Task directions :: Retype the following data exactly, but leave its pictures out.

Data records ::
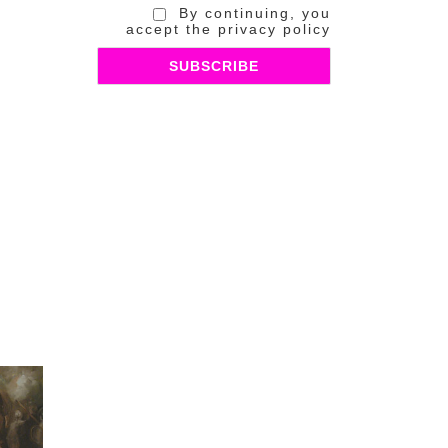
By continuing, you
accept the privacy policy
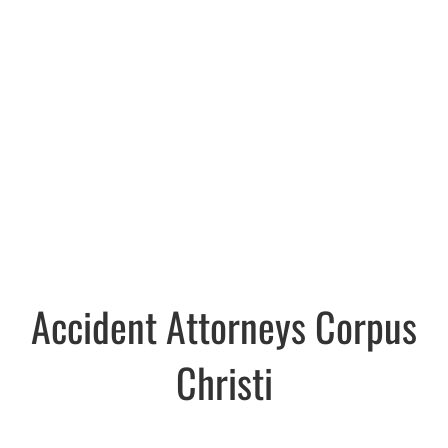
Accident Attorneys Corpus
Christi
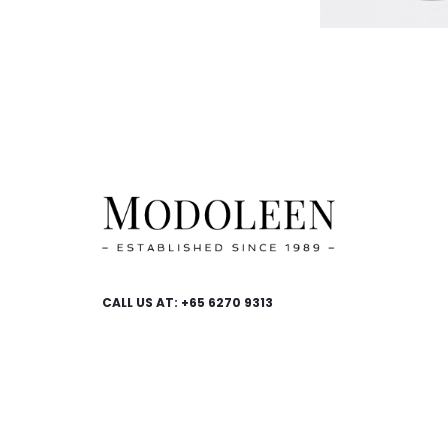
CALL US AT: +65 6270 9313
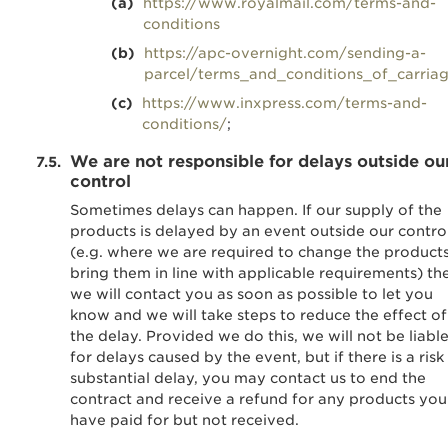
https://www.royalmail.com/terms-and-
conditions
https://apc-overnight.com/sending-a-
parcel/terms_and_conditions_of_carria
https://www.inxpress.com/terms-and-
conditions/
;
We are not responsible for delays outside ou
control
Sometimes delays can happen. If our supply of the
products is delayed by an event outside our contro
(e.g. where we are required to change the products
bring them in line with applicable requirements) th
we will contact you as soon as possible to let you
know and we will take steps to reduce the effect of
the delay. Provided we do this, we will not be liabl
for delays caused by the event, but if there is a risk
substantial delay, you may contact us to end the
contract and receive a refund for any products you
have paid for but not received.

Written response ::
By continuing, you
accept the privacy policy
Accident Attorneys Corpus
Christi
CALL US AT: +65 6270 9313
https://www.royalmail.com/terms-and-
conditions
https://apc-overnight.com/sending-a-
parcel/terms_and_conditions_of_carria
https://www.inxpress.com/terms-and-
conditions/
;
We are not responsible for delays outside ou
control
Sometimes delays can happen. If our supply of the
products is delayed by an event outside our contro
(e.g. where we are required to change the products
bring them in line with applicable requirements) th
we will contact you as soon as possible to let you
know and we will take steps to reduce the effect of
the delay. Provided we do this, we will not be liabl
for delays caused by the event, but if there is a risk
substantial delay, you may contact us to end the
contract and receive a refund for any products you
have paid for but not received.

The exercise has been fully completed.